In [1]:
%matplotlib inline
%reload_ext autoreload
%autoreload 2
%qtconsole

Purpose

The purpose of this notebook is to figure out how to compute the power spectra and connectivity measures over an entire session. This will be used as a baseline to compare SWR-triggered power spectrograms and connectivity measures. See:

Carr, M.F., Karlsson, M.P., and Frank, L.M. (2012). Transient Slow Gamma Synchrony Underlies Hippocampal Memory Replay. Neuron 75, 700–713.


In [2]:
import numpy as np
import matplotlib.pyplot as plt
import seaborn as sns
import pandas as pd
import xarray as xr

In [3]:
from src.analysis import (decode_ripple_clusterless,
                          detect_epoch_ripples,
                          ripple_triggered_connectivity,
                          connectivity_by_ripple_type)
from src.data_processing import (get_LFP_dataframe, make_tetrode_dataframe)
from src.parameters import (ANIMALS, SAMPLING_FREQUENCY,
                            MULTITAPER_PARAMETERS, FREQUENCY_BANDS,
                            RIPPLE_COVARIATES)

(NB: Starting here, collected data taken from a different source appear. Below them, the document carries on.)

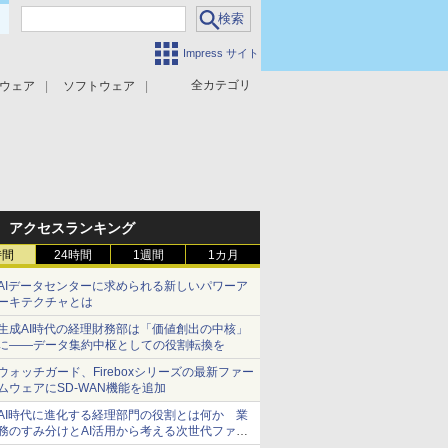
Impress サイト
全カテゴリ
ウェア
ソフトウェア
攻撃対策
マルウェア対策
アクセスランキング
時間
24時間
1週間
1カ月
AIデータセンターに求められる新しいパワーア
ーキテクチャとは
生成AI時代の経理財務部は「価値創出の中核」
に――データ集約中枢としての役割転換を
ウォッチガード、Fireboxシリーズの最新ファー
ムウェアにSD-WAN機能を追加
AI時代に進化する経理部門の役割とは何か 業
務のすみ分けとAI活用から考える次世代ファイ
ナンス戦略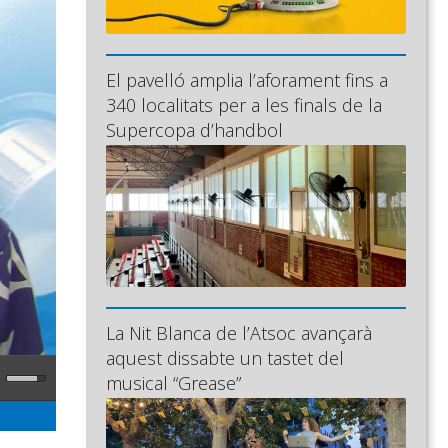
El pavelló amplia l’aforament fins a
340 localitats per a les finals de la
Supercopa d’handbol
La Nit Blanca de l’Atsoc avançarà
aquest dissabte un tastet del
musical “Grease”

/Users/edeno/anaconda3/envs/Jadhav-2016-Data-Analysis/lib/python3.5/site-packages/statsmodels/compat/pandas.py:56: FutureWarning: The pandas.core.datetools module is deprecated and will be removed in a future version. Please use the pandas.tseries module instead.
  from pandas.core import datetools

In [4]:
epoch_key = ('HPa', 6, 2)

In [5]:
tetrode_info = make_tetrode_dataframe(ANIMALS)[epoch_key]
tetrode_info = tetrode_info[
    ~tetrode_info.descrip.str.endswith('Ref').fillna(False)]

lfps = pd.Panel(
    {tetrode_key: get_LFP_dataframe(tetrode_key, ANIMALS)
     for tetrode_key in tetrode_info.index})

blah = xr.DataArray(
    pd.concat({tetrode_key: get_LFP_dataframe(tetrode_key, ANIMALS)
               for tetrode_key in tetrode_info.index}, axis=1),
    dims=['time', 'tetrode_id'],
    name='electric_potential')
blah['tetrode_id'] = tetrode_info.tetrode_id.values

Matching the frequency resolution

Given an existing set of multitaper parameters for creating a spectrogram (or connectivity-ogram) around the ripple onset, we want to match the frequency resolution of those parameters when computing the spectra (or connectivity measure) over the entire session as baseline.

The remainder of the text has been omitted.